**Task objective**
Only the pictures are to be left out; return the rest of the data exactly as it stands.

*** Raw data Section Begins ***

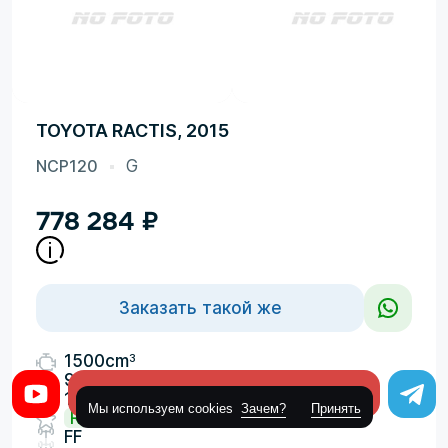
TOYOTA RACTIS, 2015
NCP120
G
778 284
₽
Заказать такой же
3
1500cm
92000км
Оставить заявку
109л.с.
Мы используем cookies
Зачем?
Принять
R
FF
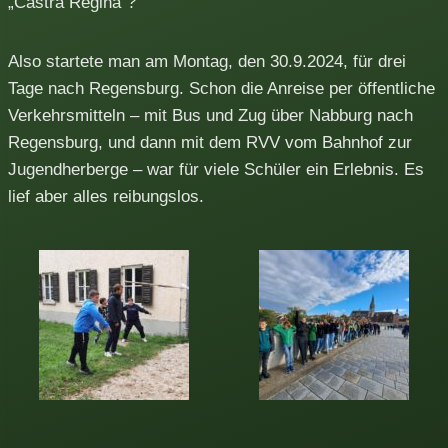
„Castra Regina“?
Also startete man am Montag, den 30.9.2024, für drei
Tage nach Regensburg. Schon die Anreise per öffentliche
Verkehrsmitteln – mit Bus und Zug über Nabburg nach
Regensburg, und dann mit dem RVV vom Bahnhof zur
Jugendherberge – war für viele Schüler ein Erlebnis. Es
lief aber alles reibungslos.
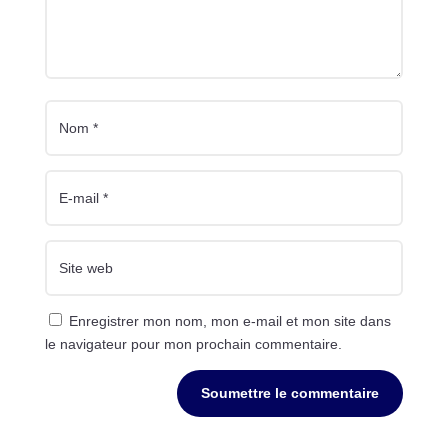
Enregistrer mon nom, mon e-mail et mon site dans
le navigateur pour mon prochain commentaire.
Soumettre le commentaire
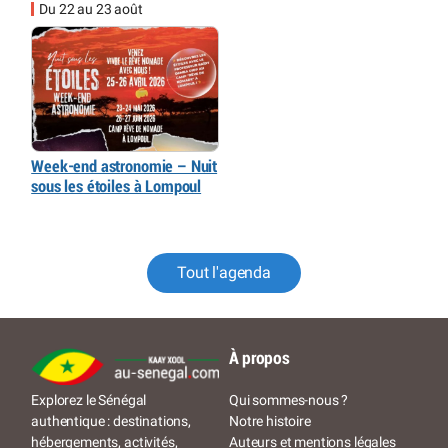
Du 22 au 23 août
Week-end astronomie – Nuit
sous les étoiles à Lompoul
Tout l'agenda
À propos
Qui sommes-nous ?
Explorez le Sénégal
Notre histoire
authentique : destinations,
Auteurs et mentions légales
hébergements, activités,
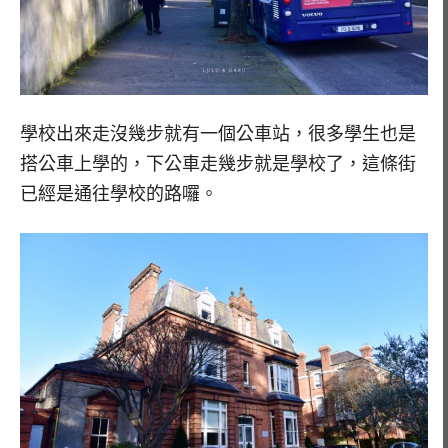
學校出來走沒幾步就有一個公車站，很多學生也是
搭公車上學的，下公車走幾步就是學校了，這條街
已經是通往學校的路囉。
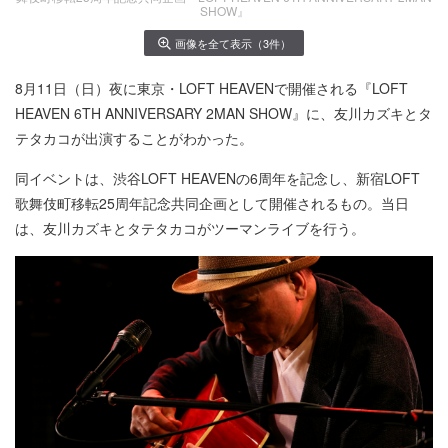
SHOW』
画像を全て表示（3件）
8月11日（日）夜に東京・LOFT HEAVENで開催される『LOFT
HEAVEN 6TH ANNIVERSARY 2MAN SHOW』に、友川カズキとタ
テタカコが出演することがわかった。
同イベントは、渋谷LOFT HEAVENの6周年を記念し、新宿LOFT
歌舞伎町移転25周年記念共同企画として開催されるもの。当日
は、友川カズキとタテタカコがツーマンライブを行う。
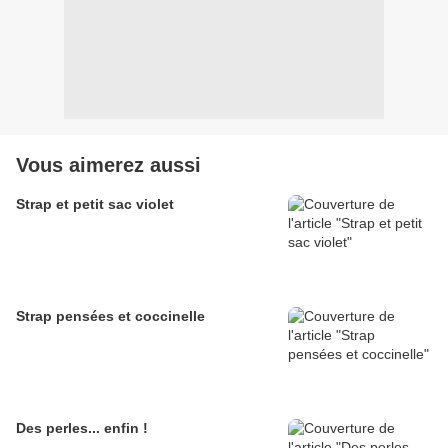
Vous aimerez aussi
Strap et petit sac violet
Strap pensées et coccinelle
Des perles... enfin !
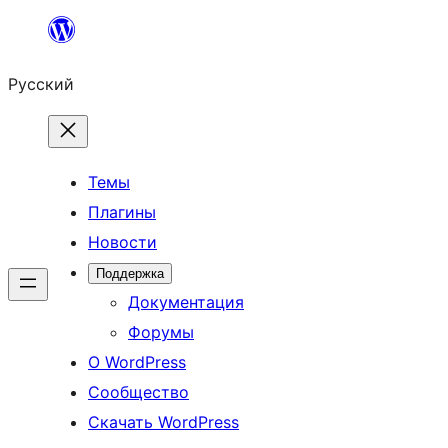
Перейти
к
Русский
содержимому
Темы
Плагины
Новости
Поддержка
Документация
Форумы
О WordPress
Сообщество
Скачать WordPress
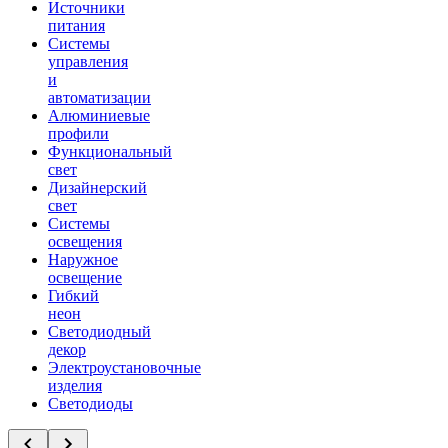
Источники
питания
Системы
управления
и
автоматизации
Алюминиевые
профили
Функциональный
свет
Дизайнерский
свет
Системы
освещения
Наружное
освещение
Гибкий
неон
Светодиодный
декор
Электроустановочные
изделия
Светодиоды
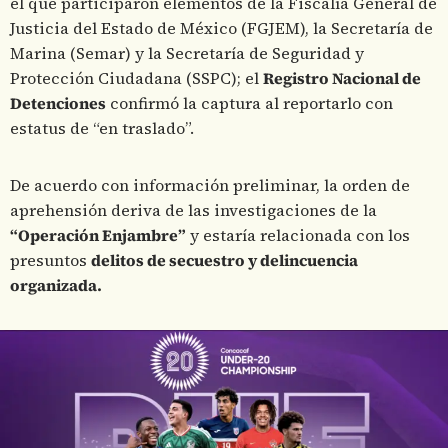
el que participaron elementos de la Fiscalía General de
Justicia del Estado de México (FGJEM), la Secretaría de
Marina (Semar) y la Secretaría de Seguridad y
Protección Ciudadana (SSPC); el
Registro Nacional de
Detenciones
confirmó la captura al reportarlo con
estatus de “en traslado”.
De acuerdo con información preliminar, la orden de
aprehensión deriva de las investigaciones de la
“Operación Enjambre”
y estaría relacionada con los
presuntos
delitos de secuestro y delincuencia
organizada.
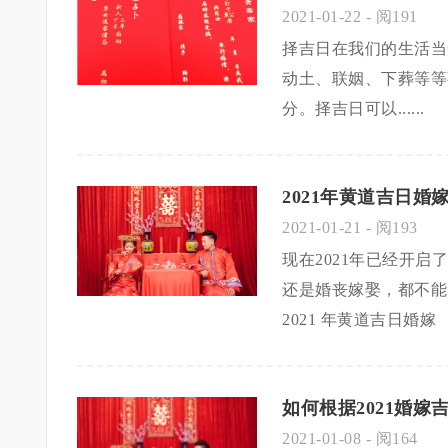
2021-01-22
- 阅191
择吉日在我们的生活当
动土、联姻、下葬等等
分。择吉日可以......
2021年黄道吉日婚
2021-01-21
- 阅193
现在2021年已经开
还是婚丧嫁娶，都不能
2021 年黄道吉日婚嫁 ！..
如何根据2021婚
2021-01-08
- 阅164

*** Raw data Section Ends ***

**Expected output**
TOYOTA RACTIS, 2015
NCP120
G
778 284
₽
Заказать такой же
3
1500cm
92000км
Оставить заявку
109л.с.
Мы используем cookies
Зачем?
Принять
R
FF
„Castra Regina“?
Also startete man am Montag, den 30.9.2024, für drei
Tage nach Regensburg. Schon die Anreise per öffentliche
Verkehrsmitteln – mit Bus und Zug über Nabburg nach
Regensburg, und dann mit dem RVV vom Bahnhof zur
Jugendherberge – war für viele Schüler ein Erlebnis. Es
lief aber alles reibungslos.
Enregistrer mon nom, mon e-mail et mon site dans
le navigateur pour mon prochain commentaire.
Soumettre le commentaire
Du 22 au 23 août
Week-end astronomie – Nuit
sous les étoiles à Lompoul
Tout l'agenda
À propos
Qui sommes-nous ?
Explorez le Sénégal
Notre histoire
authentique : destinations,
Auteurs et mentions légales
hébergements, activités,
學校出來走沒幾步就有一個公車站，很多學生也是
搭公車上學的，下公車走幾步就是學校了，這條街
已經是通往學校的路囉。
SHOW』
画像を全て表示（3件）
8月11日（日）夜に東京・LOFT HEAVENで開催される『LOFT
HEAVEN 6TH ANNIVERSARY 2MAN SHOW』に、友川カズキとタ
テタカコが出演することがわかった。
同イベントは、渋谷LOFT HEAVENの6周年を記念し、新宿LOFT
歌舞伎町移転25周年記念共同企画として開催されるもの。当日
は、友川カズキとタテタカコがツーマンライブを行う。
Vous aimerez aussi
Strap et petit sac violet
Strap pensées et coccinelle
Des perles... enfin !
Перейти
к
Русский
содержимому
Темы
Плагины
Новости
Поддержка
Документация
Форумы
О WordPress
Сообщество
Скачать WordPress
Источники
питания
Системы
управления
и
автоматизации
Алюминиевые
профили
Функциональный
свет
Дизайнерский
свет
Системы
освещения
Наружное
освещение
Гибкий
неон
Светодиодный
декор
Электроустановочные
изделия
Светодиоды
el que participaron elementos de la Fiscalía General de
Justicia del Estado de México (FGJEM), la Secretaría de
Marina (Semar) y la Secretaría de Seguridad y
Protección Ciudadana (SSPC); el
Registro Nacional de
Detenciones
confirmó la captura al reportarlo con
estatus de “en traslado”.
De acuerdo con información preliminar, la orden de
aprehensión deriva de las investigaciones de la
“Operación Enjambre”
y estaría relacionada con los
presuntos
delitos de secuestro y delincuencia
organizada.
2021-01-22
- 阅191
择吉日在我们的生活当
动土、联姻、下葬等等
分。择吉日可以......
2021年黄道吉日婚
2021-01-21
- 阅193
现在2021年已经开
还是婚丧嫁娶，都不能
2021 年黄道吉日婚嫁 ！..
如何根据2021婚
2021-01-08
- 阅164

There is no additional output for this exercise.